Sun exposure might be the most significant risk factor for melanoma and non-melanoma skin cancer. But it’s also the most modifiable risk factor, says Vadim Gushchin, MD, FACS, director of the Skin Malignancy Center at the Institute for Cancer Care at Mercy in Baltimore, Md. 

“If it comes to melanoma, it is related to the number of sunburns a person accumulated before they are age 15. Therefore, patient education is key,” says Gushchin, adding that tanning using artificial sources is risky as well. 

“Physicians could explain [risks] in a non-threatening manner to have a long-lasting effect on skin health,” he continues. 

“For example, teaching young adults that sun damage leads to unhealthy looking and wrinkled skin is more likely to change their behavior than scaring them with abstract numbers of melanoma-related mortality. Also, screening of healthy people with risk factors—sunburns in childhood, multiple abnormal-looking pigmented lesions, family history of skin cancers—may be beneficial.”

One unique aspect of skin cancer “is that it can be noticed by anyone,” says Chon. 

“What’s helpful to patients is if all providers, even those not in dermatology, take notice of any lesion that looks atypical during their routine exams or follow-throughs on a patient complaint about a lesion.”

Other healthcare providers can refer patients to a dermatologist for further investigation, of course. And healthcare professionals should initiate conversations with patients around skin cancer prevention strategies such as smoking cessation, increased exercise and sun avoidance, says Chon. 

‘Increased awareness and education regarding sun protection will enable patients to actually modify behavior.” 

Physicians and other healthcare providers should also encourage patients to protect their skin from the sun, seek shade and wear sunscreen on protected skin, adds Nino. 

“We can educate our patients on the harmful effects of UV radiation and tanning bed use. And most importantly, we can keep a careful watch over our patients by doing skin exams in order to identify skin cancer early,” she says. “Remember, most skin cancer is curable if found and treated early.” 


  1. American Cancer Society, 2020. Accessed May 19, 2020. 



Spotting the Signs and Symptoms

One in five Americans will develop skin cancer by the age of 70, and more 9,500 people are diagnosed with skin cancer every day in the United States, according to the Skin Cancer Foundation

The better news is that the five-year survival rate for melanoma—when detected early—is 99 percent. 

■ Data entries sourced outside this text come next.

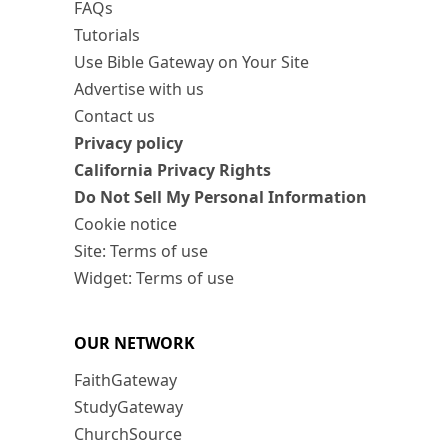
FAQs
Tutorials
Use Bible Gateway on Your Site
Advertise with us
Contact us
Privacy policy
California Privacy Rights
Do Not Sell My Personal Information
Cookie notice
Site: Terms of use
Widget: Terms of use
OUR NETWORK
FaithGateway
StudyGateway
ChurchSource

Learning to see the warning signs of melanoma is crucial to early detection and, subsequently, successful treatment. 

The American Cancer Society details some of the important signs to monitor for, such as a new spot on the skin, a spot that is changing in size, shape or color, or a spot that looks different from all the other spots on one’s skin. (Known as the “ugly duckling sign,” the ACS points out.) 

The ACS also provides a guide to identifying the usual signs of melanoma, using the ABCDE rule: 

Asymmetry. One half of a mole or birthmark does not match the other. 

Border. The edges are irregular, ragged, notched or blurred. 

Color. The color is not the same all over and might include different shades of brown or black, or sometimes with patches of pink, red, white or blue. 

Diameter. The spot is larger than 6 millimeters across (about one-quarter inch, or the size of a pencil eraser), although melanomas can sometimes be smaller. 

Evolving. The mole is changing in size, shape or color. 


  1. Skin Cancer Foundation, 2020. Accessed May 21, 2020.


2. American Cancer Society, 2020. Accessed May 22, 2020.